◆ Work task
Below is a listing. Quote from it, exactly, the lines from the one containing "Dance Top Chart 27.05.2017." down to the one containing "αφιερώσετε κάποιες ώρες", both ends included, and nothing else.

*** Recorded information ***

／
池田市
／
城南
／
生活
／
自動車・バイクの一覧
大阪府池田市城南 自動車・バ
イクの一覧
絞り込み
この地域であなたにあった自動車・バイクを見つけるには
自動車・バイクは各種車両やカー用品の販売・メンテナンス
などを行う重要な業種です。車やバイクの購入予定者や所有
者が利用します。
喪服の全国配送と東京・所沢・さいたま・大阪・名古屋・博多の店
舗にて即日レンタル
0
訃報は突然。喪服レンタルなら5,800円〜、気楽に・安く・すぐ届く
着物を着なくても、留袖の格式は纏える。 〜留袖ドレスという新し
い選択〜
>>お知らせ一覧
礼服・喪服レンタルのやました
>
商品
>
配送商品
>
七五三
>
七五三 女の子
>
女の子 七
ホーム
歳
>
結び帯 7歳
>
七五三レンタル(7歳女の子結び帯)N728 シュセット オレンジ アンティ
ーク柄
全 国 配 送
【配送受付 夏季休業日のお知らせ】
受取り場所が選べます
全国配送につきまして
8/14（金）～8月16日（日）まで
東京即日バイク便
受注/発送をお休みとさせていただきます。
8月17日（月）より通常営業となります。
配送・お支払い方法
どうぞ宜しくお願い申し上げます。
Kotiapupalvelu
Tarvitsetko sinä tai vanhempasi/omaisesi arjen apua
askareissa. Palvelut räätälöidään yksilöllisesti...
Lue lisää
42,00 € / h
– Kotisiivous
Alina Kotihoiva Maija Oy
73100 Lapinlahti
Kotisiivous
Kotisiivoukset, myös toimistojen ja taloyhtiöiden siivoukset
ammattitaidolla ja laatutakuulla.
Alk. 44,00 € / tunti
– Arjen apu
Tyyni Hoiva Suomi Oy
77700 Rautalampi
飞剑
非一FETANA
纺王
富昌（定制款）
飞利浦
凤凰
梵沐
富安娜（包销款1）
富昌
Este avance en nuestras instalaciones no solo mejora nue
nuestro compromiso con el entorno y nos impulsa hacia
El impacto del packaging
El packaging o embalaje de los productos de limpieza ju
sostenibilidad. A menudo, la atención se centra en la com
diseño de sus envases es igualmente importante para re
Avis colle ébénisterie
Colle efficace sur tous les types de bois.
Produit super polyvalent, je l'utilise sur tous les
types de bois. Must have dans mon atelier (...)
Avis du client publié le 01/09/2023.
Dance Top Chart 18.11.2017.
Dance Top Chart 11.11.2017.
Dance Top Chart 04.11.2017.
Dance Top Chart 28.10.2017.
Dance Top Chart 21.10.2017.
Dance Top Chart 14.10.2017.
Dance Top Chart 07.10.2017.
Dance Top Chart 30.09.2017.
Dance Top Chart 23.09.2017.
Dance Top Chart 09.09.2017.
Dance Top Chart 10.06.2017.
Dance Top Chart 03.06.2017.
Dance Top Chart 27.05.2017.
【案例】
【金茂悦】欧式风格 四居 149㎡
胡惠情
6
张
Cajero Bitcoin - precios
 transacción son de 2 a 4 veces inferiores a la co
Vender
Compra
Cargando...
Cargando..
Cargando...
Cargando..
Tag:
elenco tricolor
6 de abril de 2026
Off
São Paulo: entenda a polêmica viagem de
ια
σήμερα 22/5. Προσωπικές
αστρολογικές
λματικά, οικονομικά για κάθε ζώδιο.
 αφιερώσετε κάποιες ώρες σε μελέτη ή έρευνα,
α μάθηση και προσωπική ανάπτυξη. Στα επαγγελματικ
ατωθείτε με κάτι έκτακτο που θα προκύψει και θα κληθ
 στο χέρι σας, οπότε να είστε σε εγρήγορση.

*** End of Recorded information ***

◆ Solution
Dance Top Chart 27.05.2017.
【案例】
【金茂悦】欧式风格 四居 149㎡
胡惠情
6
张
Cajero Bitcoin - precios
 transacción son de 2 a 4 veces inferiores a la co
Vender
Compra
Cargando...
Cargando..
Cargando...
Cargando..
Tag:
elenco tricolor
6 de abril de 2026
Off
São Paulo: entenda a polêmica viagem de
ια
σήμερα 22/5. Προσωπικές
αστρολογικές
λματικά, οικονομικά για κάθε ζώδιο.
 αφιερώσετε κάποιες ώρες σε μελέτη ή έρευνα,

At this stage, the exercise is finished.